MATERIALS PROVIDED: Begin

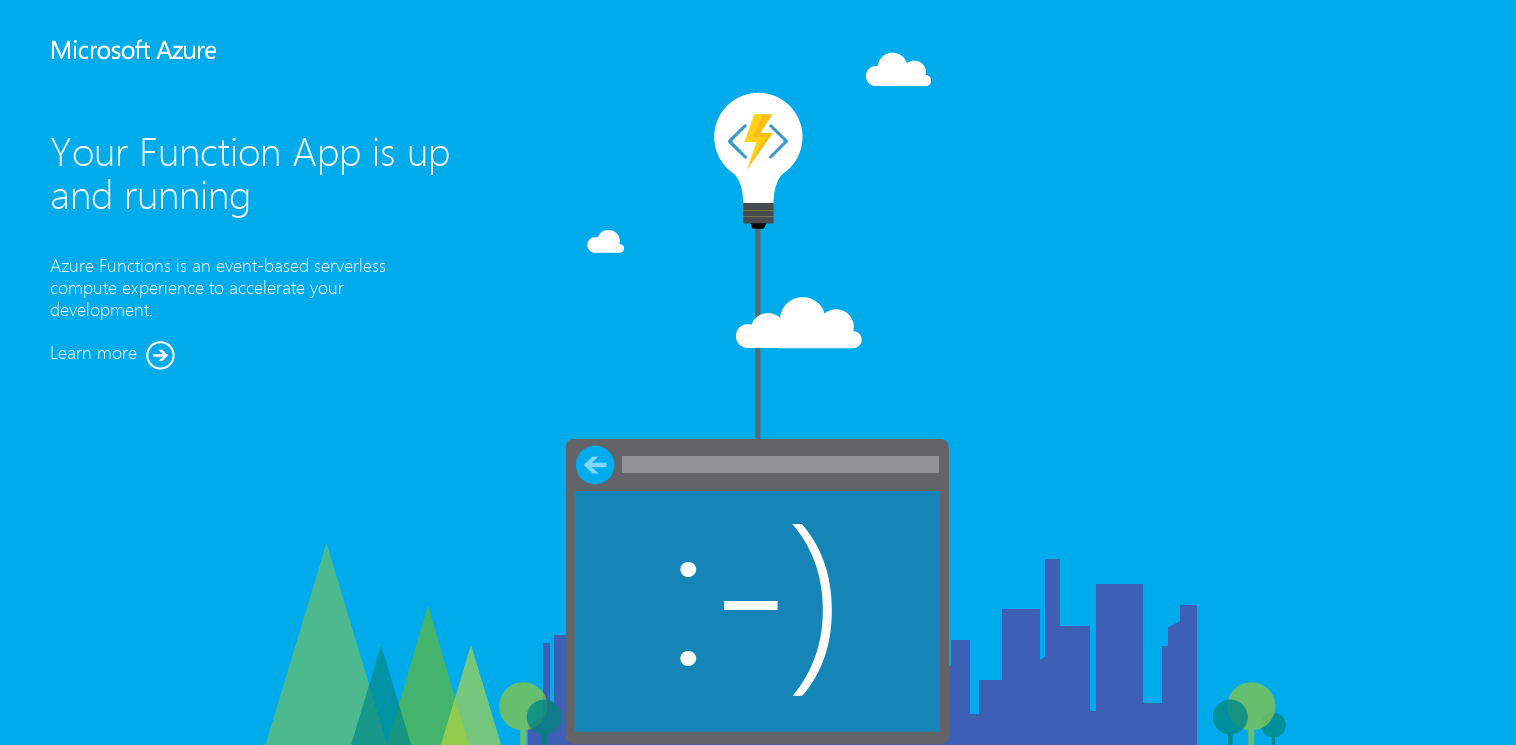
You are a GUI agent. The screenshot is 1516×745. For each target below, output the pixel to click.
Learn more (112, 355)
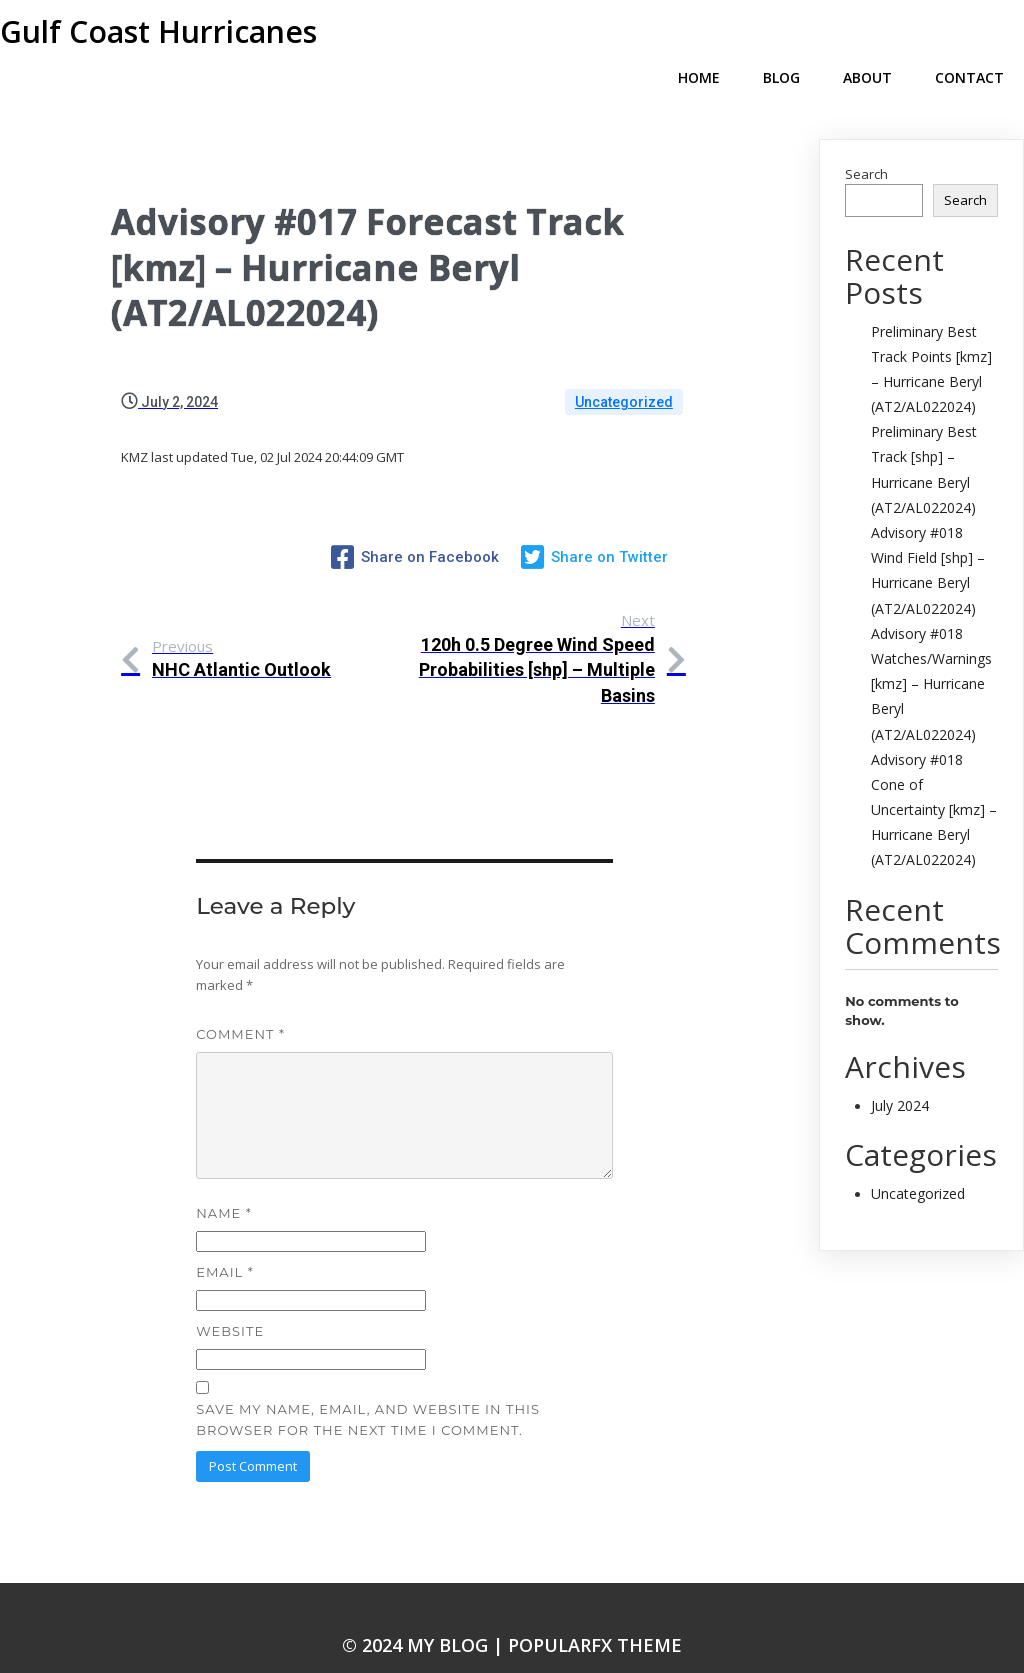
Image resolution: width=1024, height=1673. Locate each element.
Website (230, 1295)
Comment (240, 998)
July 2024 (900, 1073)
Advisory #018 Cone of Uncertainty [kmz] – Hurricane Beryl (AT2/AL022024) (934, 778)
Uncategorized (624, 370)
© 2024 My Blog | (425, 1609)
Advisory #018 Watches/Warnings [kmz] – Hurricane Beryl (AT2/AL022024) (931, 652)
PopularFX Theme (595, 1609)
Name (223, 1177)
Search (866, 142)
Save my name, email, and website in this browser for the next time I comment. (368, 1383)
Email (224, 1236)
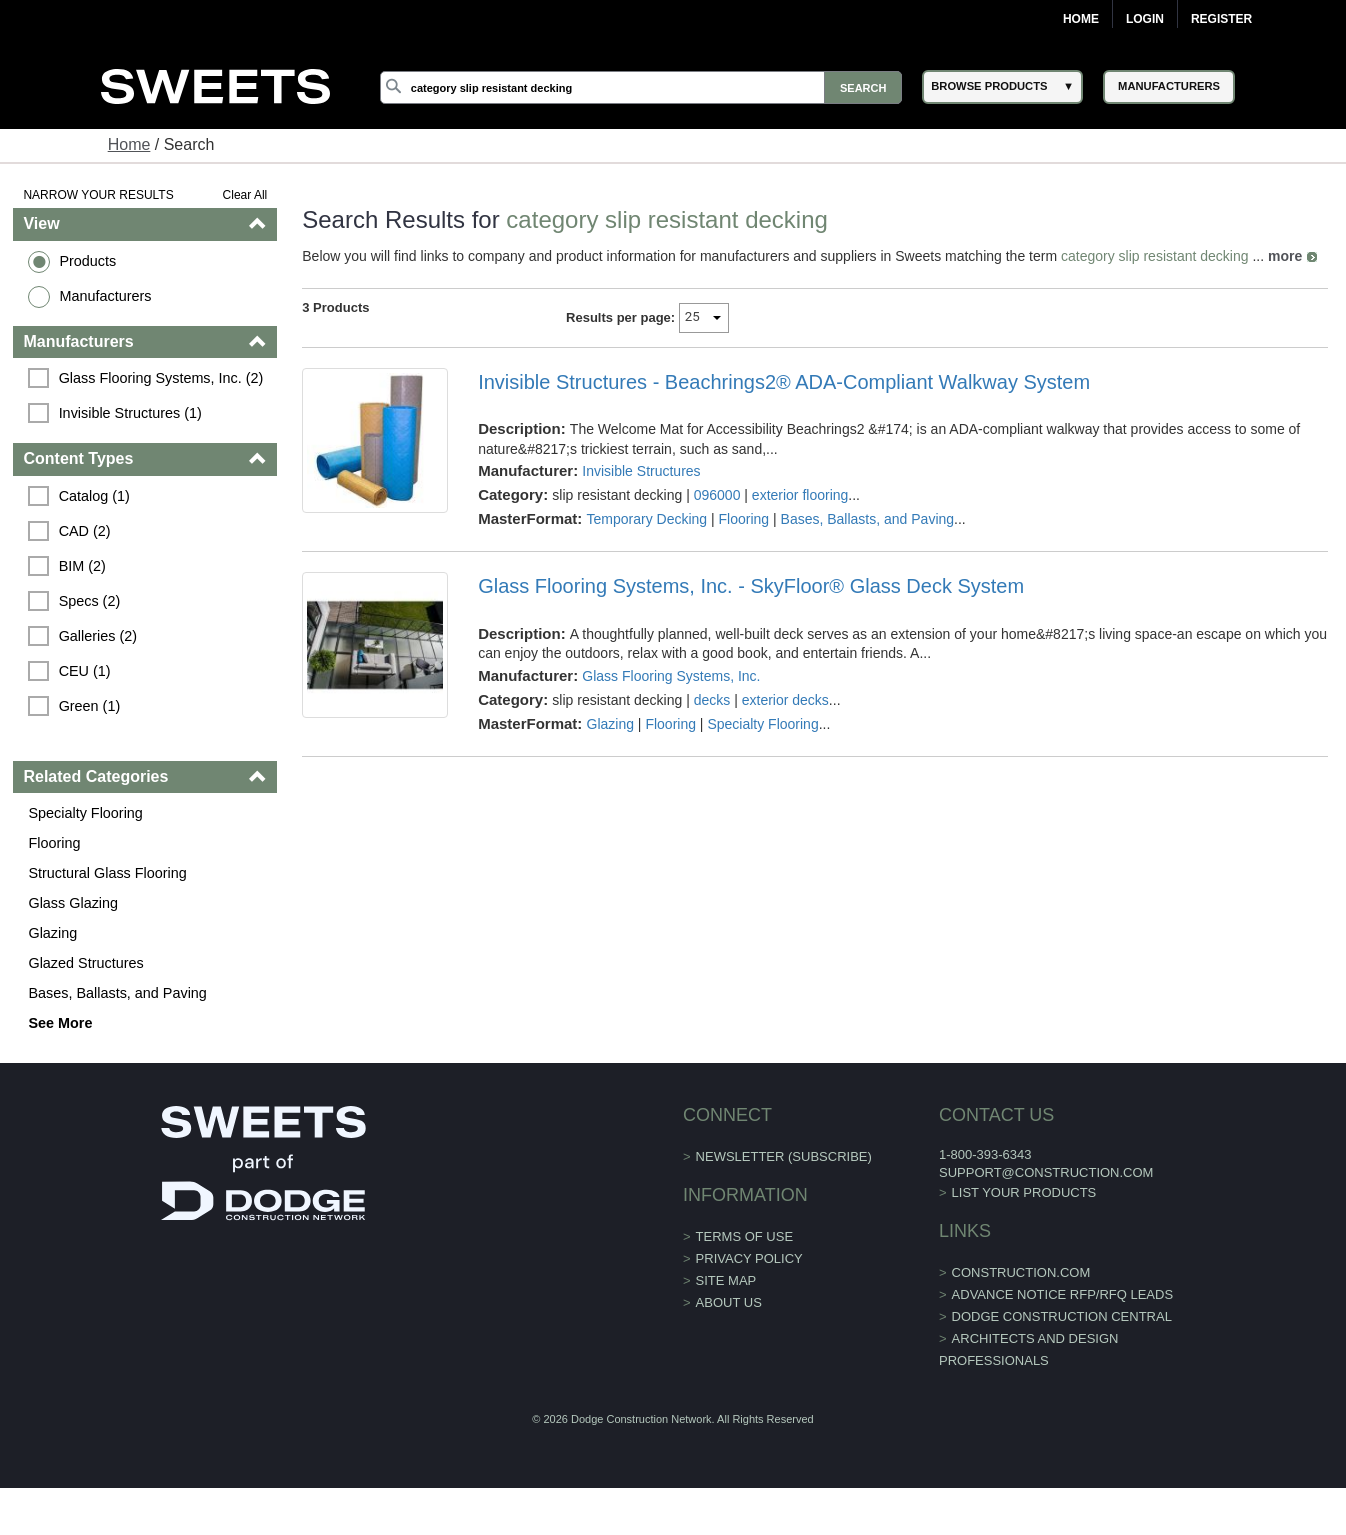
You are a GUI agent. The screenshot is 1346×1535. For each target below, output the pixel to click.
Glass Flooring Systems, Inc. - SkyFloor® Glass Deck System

MATERIALS PROVIDED: End

● TRY IT: Working through the data above, find every line holding "pixel" and copy it.

● FINAL ANSWER:
You are a GUI agent. The screenshot is 1516×745. For each target below, output the pixel to click.
You are a GUI agent. The screenshot is 1346×1535. For each target below, output the pixel to click.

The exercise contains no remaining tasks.